Le rapport bénéfice/risque du médicament est désormais défavorable, explique l’Afssaps en juin 2011. L’association de ses trois principes actifs (acépromazine, acéprométazine, clorazépate) n’a pas démontré son intérêt par rapport à un principe actif utilisé seul à dose optimale.
Parce qu’ils contiennent du pioglitazone, les antidiabétiques Actos et Competact vont être progressivement retirés du marché en raison d’une faible augmentation du risque de cancer de la vessie chez les patients, souligne l’Affsaps. Il y a aussi un risque de troubles cardio-vasculaires.

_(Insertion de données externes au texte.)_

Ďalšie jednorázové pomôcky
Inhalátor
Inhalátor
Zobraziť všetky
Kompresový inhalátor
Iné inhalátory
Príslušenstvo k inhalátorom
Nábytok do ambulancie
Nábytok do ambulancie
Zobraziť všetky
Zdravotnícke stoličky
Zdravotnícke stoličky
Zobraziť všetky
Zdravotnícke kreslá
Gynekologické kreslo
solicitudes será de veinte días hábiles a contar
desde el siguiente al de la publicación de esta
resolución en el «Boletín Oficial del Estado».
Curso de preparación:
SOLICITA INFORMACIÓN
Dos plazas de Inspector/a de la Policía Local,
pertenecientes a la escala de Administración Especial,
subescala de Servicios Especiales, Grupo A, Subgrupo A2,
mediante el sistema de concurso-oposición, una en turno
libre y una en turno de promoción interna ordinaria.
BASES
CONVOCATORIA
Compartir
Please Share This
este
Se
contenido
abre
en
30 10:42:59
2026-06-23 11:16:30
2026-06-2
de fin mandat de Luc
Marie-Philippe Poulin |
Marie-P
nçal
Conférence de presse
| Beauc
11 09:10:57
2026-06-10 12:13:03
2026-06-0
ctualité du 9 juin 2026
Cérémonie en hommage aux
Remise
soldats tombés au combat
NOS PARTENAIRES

Antidépresseur disponible depuis 1988, le Stablon (tianeptine) fait l’objet d’une surveillance renforcée depuis 2007. Il peut entraîner une dépendance et un abus d’utilisation.
Vaccins
Largement prescrits pour prévenir le cancer du col de l’utérus, les vaccins Gardasil et Cervarix sont sous haute surveillance depuis le début de leur commercialisation (2006 et 2008).

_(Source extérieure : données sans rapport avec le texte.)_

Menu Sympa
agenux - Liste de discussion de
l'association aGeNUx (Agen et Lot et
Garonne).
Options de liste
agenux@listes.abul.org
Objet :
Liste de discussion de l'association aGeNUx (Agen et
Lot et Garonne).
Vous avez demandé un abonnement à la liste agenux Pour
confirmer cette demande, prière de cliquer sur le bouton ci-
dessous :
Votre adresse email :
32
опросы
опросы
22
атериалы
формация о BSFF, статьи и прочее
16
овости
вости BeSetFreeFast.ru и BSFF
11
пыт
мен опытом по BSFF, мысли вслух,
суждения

Selon l’Affsaps, il y aurait un risque potentiel de survenue de maladies auto-immunes et un risque lié à une exposition pendant la grossesse. En juillet 2011, l’agence a notifié plus de 1 700 cas d’effets indésirables pour le Gardasil dont 82 % étaient « bénins et transitoires ». Les cas graves ayant nécessité une hospitalisation concernent majoritairement des réactions attendues : syndromes fébriles et syncopes. Cependant, à la même période, deux jeunes filles françaises ont affirmé être victimes de paralysie temporaire, de maux de tête et de ventre, liés selon elles au Gardasil. Quant au Cervarix, 70 % d’effets indésirables « bénins et transitoires » ont été enregistrés par l’Afssaps. Cinq cas graves ont nécessité une hospitalisation (dont un accident vasculaire cérébral) mais l’analyse n’a pas permis d’établir un lien de causalité entre la vaccination et les complications observées, a conclu l’agence.
En Allemagne, des médecins ont demandé l’arrêt de la vaccination par Gardasil. La Belgique et la Suède ont refusé de rembourser le vaccin. L’Autriche l’a déremboursé après le décès d’une adolescente et un moratoire sur la vaccination aurait été réclamé en Espagne, suite à l’hospitalisation de deux jeunes filles.